Awful idea? Yes, the proposal is to offer a Medicare type plan to all. No one stops you from continuing with your private insurance, so why should you mind? Those Medicare vs. private plan numbers are actual budget expenditures, not just "claims" by Medicare.
Medicare is a one size fits all, and this is America... we want choices. It's like Henry Ford saying "You can have any car you want as long as it's black." You know how long that lasted.
Medicare and CMS is a highly regulated beauracracy trying to finetune when people can enroll, disenroll, the deductibles, formularies.... It is also one of the most heavy handed agencies, shutting out insurance companies that don't walk the straight and narrow rules that nobody seems to understand.
Yes, insurance companies can sell private plans to overlay the benefits, but it's like Ford saying you can only have a black car but maybe you can add a radio. YOu have plans A thru L, and they just vary by slight degrees.
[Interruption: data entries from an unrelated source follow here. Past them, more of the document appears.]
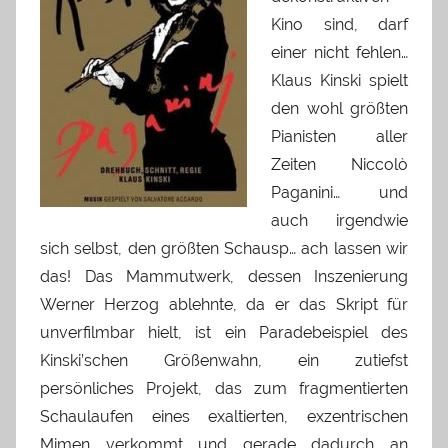
Kino sind, darf
einer nicht fehlen…
Klaus Kinski spielt
den wohl größten
Pianisten aller
Zeiten Niccolò
Paganini… und
auch irgendwie
sich selbst, den größten Schausp… ach lassen wir
das! Das Mammutwerk, dessen Inszenierung
Werner Herzog ablehnte, da er das Skript für
unverfilmbar hielt, ist ein Paradebeispiel des
Kinski’schen Größenwahn, ein zutiefst
persönliches Projekt, das zum fragmentierten
Schaulaufen eines exaltierten, exzentrischen
Mimen verkommt und gerade dadurch an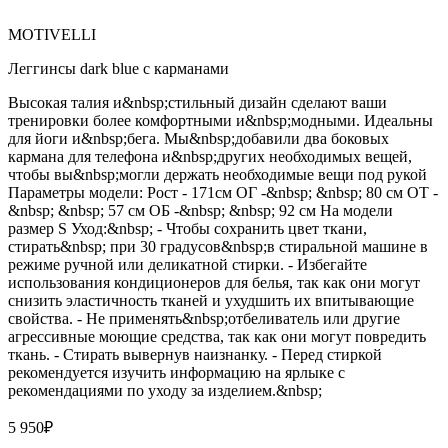
MOTIVELLI
Леггинсы dark blue с карманами
Высокая талия и&nbsp;стильный дизайн сделают ваши
тренировки более комфортными и&nbsp;модными. Идеальны
для йоги и&nbsp;бега. Мы&nbsp;добавили два боковых
кармана для телефона и&nbsp;других необходимых вещей,
чтобы вы&nbsp;могли держать необходимые вещи под рукой
Параметры модели: Рост - 171см ОГ -&nbsp; &nbsp; 80 см ОТ -
&nbsp; &nbsp; 57 см ОБ -&nbsp; &nbsp; 92 см На модели
размер S Уход:&nbsp; - Чтобы сохранить цвет ткани,
стирать&nbsp; при 30 градусов&nbsp;в стиральной машине в
режиме ручной или деликатной стирки. - Избегайте
использования кондиционеров для белья, так как они могут
снизить эластичность тканей и ухудшить их впитывающие
свойства. - Не применять&nbsp;отбеливатель или другие
агрессивные моющие средства, так как они могут повредить
ткань. - Стирать вывернув наизнанку. - Перед стиркой
рекомендуется изучить информацию на ярлыке с
рекомендациями по уходу за изделием.&nbsp;
5 950
₽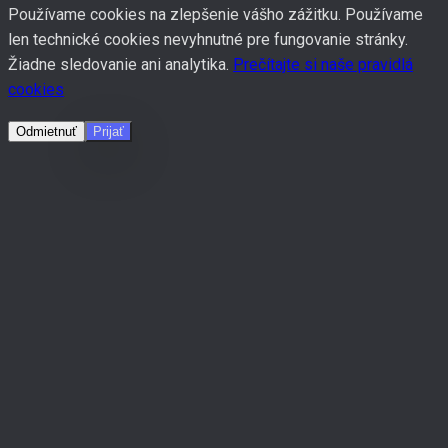
Používame cookies na zlepšenie vášho zážitku. Používame
len technické cookies nevyhnutné pre fungovanie stránky.
Žiadne sledovanie ani analytika.
Prečítajte si naše pravidlá
cookies
Odmietnuť
Prijať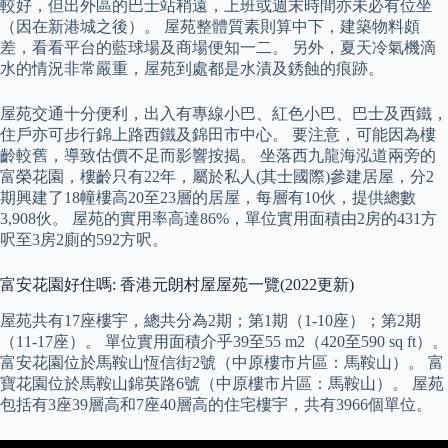
較好，但出外區的巴士站稍遠，上班或週末時間亦未必有位坐
（因在新港城之後）。 屋苑整體質素則算中下，建築物料頗
差，看看平台的藍球場及商場便知一二。 另外，夏天冷氣機滴
水的情況非常嚴重，屋苑到處都是水漬及銹蝕的痕跡。
屋苑交通十分便利，出入有專線小巴、紅色小巴、巴士及西鐵，
住戶亦可步行錦上路西鐵及錦田市中心。 要注意，可能因為樓
齡較舊，導致估價不足而影響按揭。 坐落西九龍海泓道兩旁的
富榮花園，樓齡只有22年，屬於私人(其士國際)參建居屋，分2
期興建了18幢樓高20至23層的居屋，每層有10伙，提供總數
3,908伙。 屋苑的實用率高達86%，單位實用面積由2房的431方
呎至3房2廁的592方呎。
富安花園好住嗎: 香港元朗村屋屋苑一覽(2022更新)
屋苑共有17座樓宇，總共分為2期；第1期（1-10座）；第2期
（11-17座）。 單位實用面積介乎39至55 m2（420至590 sq ft）。
富安花園位於馬鞍山恆信街2號（中原樓市片區：馬鞍山）。 富
寶花園位於馬鞍山錦英路6號（中原樓市片區：馬鞍山）。 屋苑
包括有3座39層高和7座40層高的住宅樓宇，共有3966個單位。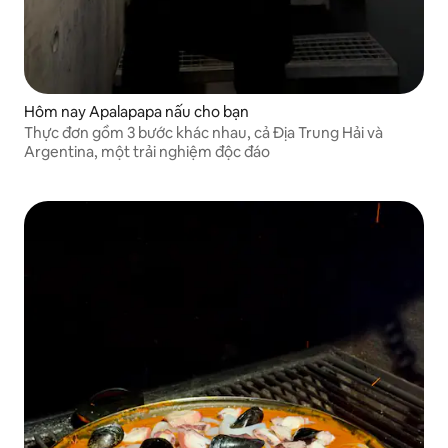
Hôm nay Apalapapa nấu cho bạn
Thực đơn gồm 3 bước khác nhau, cả Địa Trung Hải và
Argentina, một trải nghiệm độc đáo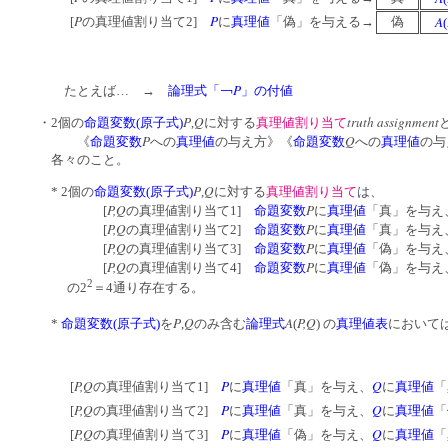
P
P
A
[
の真理値割り当て2]
に
真理値
「偽」を与える→
偽
(
P
たとえば… →
論理式「￢
」の付値
P
Q
truth assignment
・2個の
命題変数(原子式)
,
に対する
真理値割り当て
P
Q
《
命題変数
への
真理値
の与え方》《
命題変数
への
真理値
の与
各々のこと。
P
Q
* 2個の
命題変数(原子式)
,
に対する
真理値割り当て
は、
P,Q
P
[
の真理値割り当て1]
命題変数
に
真理値
「真」を与え
P,Q
P
[
の真理値割り当て2]
命題変数
に
真理値
「真」を与え
P,Q
P
[
の真理値割り当て3]
命題変数
に
真理値
「偽」を与え
P,Q
P
[
の真理値割り当て4]
命題変数
に
真理値
「偽」を与え
2
の2
＝4通り存在する。
P
Q
A
P,Q
*
命題変数(原子式)
を
,
のみ含む
論理式
(
) の
真理値表
において
P,Q
P
Q
[
の真理値割り当て1]
に
真理値
「真」を与え、
に
真理値
「
P,Q
P
Q
[
の真理値割り当て2]
に
真理値
「真」を与え、
に
真理値
「
P,Q
P
Q
[
の真理値割り当て3]
に
真理値
「偽」を与え、
に
真理値
「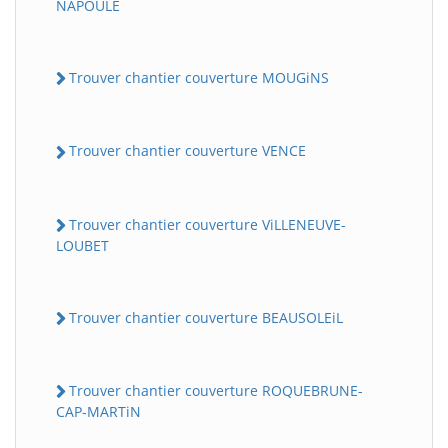
NAPOULE
Trouver chantier couverture MOUGiNS
Trouver chantier couverture VENCE
Trouver chantier couverture ViLLENEUVE-
LOUBET
Trouver chantier couverture BEAUSOLEiL
Trouver chantier couverture ROQUEBRUNE-
CAP-MARTiN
And if you forget to sign up within 3 months, God forbid, you can get only a very inferior plan with no drugs until January next year.
Medicare might work well in Singapore and HongKong where people are very compliant and have great respect for authority. But getting Americans together is like herding cats. One size fits all ain't for us.
Kenrod
The way the public option will be added, no one stops you from getting the car of your choice. Just let the rest of us have an option to buy the more uniform black car from a public company at a fraction of the price.